«Ogni uomo, ogni popolo, ogni città ha la propria memoria, la propria storia, la propria responsabilità». Parole di Norberto Bobbio che riassumono i giorni che ha vissuto Alba, prima in occasione dei trent’anni dall’alluvione del 1994 affrontata dall’allora sindaco Enzo Demaria, poi durante il 75° anniversario della Medaglia d’Oro al Valor Militare. Due eventi distinti nel tempo, ma uniti nella capacità della città e del territorio di risorgere e nel desiderio di onorare i sacrifici che ne hanno plasmato l’identità. Con diverse iniziative, Alba ha reso omaggio al passato, ma con uno sguardo carico di speranza verso il futuro. Non a caso le celebrazioni della Medaglia d’Oro al Valor Militare si sono aperte con un incontro per gli studenti, nel Teatro Sociale “G. Busca”, in cui Paolo Borgna, presidente dell’Istituto Storico della Resistenza, ha tenuto una lezione sul valore della Resistenza: sono stati 204 i caduti ad Alba, la metà nativi dell’Albese.
Una settimana di emozioni, di silenzi, di consapevolezza, di storie, di ricordi.

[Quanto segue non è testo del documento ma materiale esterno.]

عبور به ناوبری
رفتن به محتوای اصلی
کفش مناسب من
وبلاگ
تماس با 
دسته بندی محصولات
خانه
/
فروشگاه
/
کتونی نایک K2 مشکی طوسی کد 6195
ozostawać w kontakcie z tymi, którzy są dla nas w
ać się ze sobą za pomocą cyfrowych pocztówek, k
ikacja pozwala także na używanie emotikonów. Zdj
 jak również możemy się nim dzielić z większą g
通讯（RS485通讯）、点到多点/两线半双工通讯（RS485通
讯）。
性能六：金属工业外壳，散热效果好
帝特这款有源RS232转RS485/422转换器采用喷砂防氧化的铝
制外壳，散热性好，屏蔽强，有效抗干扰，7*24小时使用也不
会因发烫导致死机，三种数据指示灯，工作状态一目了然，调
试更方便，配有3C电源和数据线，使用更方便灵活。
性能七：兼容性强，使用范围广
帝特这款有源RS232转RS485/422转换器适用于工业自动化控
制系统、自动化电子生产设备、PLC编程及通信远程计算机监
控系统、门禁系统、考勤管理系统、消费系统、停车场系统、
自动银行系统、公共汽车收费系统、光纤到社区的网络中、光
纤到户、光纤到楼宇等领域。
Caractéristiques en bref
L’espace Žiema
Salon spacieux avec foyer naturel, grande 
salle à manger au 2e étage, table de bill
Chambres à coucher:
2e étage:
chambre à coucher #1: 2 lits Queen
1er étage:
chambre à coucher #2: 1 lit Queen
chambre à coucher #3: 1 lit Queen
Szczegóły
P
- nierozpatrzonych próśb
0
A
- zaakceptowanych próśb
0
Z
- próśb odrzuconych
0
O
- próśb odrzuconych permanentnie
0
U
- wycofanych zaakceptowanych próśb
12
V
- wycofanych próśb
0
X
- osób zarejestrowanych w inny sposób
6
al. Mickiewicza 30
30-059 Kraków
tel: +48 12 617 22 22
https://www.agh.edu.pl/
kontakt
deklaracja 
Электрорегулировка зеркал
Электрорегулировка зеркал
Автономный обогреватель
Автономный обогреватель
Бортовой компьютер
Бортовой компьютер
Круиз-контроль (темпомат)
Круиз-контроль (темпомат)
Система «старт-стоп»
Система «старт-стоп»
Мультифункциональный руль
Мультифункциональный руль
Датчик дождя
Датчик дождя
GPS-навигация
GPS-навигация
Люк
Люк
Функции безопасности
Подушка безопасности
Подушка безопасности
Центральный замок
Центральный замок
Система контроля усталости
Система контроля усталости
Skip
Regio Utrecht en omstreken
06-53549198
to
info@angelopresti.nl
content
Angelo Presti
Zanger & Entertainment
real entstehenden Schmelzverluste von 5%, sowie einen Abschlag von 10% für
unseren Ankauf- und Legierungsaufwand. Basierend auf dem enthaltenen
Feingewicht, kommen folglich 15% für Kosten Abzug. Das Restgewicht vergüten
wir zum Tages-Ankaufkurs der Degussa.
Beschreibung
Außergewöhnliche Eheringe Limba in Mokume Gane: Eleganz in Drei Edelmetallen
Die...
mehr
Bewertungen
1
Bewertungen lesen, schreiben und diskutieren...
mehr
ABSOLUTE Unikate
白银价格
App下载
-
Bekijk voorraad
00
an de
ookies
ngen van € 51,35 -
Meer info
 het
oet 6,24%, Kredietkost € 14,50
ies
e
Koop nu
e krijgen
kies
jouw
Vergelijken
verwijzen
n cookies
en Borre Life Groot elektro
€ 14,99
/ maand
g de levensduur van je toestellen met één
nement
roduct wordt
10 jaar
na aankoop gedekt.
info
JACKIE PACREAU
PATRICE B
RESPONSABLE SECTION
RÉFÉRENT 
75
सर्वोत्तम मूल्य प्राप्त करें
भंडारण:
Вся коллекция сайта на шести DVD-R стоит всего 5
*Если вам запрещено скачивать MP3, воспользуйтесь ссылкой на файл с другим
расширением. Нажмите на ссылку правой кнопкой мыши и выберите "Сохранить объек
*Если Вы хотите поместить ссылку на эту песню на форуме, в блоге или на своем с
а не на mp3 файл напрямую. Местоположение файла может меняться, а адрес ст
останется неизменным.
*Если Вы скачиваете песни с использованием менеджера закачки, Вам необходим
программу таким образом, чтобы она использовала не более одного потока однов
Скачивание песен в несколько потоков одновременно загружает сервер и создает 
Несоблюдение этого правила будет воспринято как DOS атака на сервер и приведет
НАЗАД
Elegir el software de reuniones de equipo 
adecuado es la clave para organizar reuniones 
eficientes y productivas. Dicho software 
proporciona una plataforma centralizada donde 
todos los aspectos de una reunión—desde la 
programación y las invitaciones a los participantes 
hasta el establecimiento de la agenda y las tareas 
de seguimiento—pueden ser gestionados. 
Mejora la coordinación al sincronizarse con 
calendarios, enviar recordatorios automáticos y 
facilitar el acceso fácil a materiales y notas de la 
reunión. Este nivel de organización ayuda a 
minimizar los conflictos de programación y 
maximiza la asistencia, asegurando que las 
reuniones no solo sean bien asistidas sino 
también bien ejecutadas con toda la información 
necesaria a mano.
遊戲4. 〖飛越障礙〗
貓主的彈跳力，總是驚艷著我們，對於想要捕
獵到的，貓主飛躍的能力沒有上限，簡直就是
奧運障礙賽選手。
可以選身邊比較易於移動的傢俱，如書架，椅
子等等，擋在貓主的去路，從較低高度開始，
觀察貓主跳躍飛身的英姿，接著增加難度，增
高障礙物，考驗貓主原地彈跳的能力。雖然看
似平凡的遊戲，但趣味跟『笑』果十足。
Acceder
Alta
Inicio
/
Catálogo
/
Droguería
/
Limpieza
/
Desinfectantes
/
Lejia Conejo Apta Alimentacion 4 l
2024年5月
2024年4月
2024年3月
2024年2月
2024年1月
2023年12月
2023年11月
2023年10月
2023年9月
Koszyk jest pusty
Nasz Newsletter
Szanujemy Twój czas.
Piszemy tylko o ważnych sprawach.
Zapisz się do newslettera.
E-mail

Tra i momenti più toccanti, la lettura della storica lettera del 1945 di Teodoro Bubbio, con cui Alba richiedeva il riconoscimento della Medaglia d’Oro al Valor Militare. Cinque ex sindaci – Ettore Paganelli, Tomaso Zanoletti, Giuseppe Rossetto, Maurizio Marello e Carlo Bo – e l’attuale primo cittadino Alberto Gatto si sono alternati nella lettura, come a simboleggiare una staffetta di valori e di impegno civico che supera il tempo e le singole amministrazioni. Ognuno degli interpreti ha scelto sguardi e parole diverse per raccontare il passato che lega tutti e che quindi diventa seme di futuro. Ettore Paganelli, sindaco dal 1963 al 1970, si è soffermato sul ruolo profondo che la Medaglia ha avuto durante il suo mandato e quelli successivi. «La Medaglia è sempre stata lì, un simbolo che tenevamo tutti nel cuore e nella mente, una guida che ci ricordava chi eravamo e cosa dovevamo fare». Le sue parole sono semplici e convinte: «Alba stava ancora cercando di rialzarsi dalle difficoltà della guerra e del dopoguerra, e la Medaglia ci ha dato forza e responsabilità, spingendoci a fare di più e a rendere questa città un luogo di cui essere fieri. Nei miei anni come sindaco, era un richiamo costante: dovevamo lavorare per costruire una città che rispettasse i valori di chi ha dato tutto per Alba». Con affetto, Paganelli ricorda i suoi colleghi, passati e presenti, per il contributo che hanno dato alla crescita della città: «Ogni volta che vedo la Medaglia, penso a coloro che ci hanno preceduto, a chi ha lottato per la libertà. È una memoria che non svanisce e che ci ispira ancora oggi, spronandoci a fare sempre di più».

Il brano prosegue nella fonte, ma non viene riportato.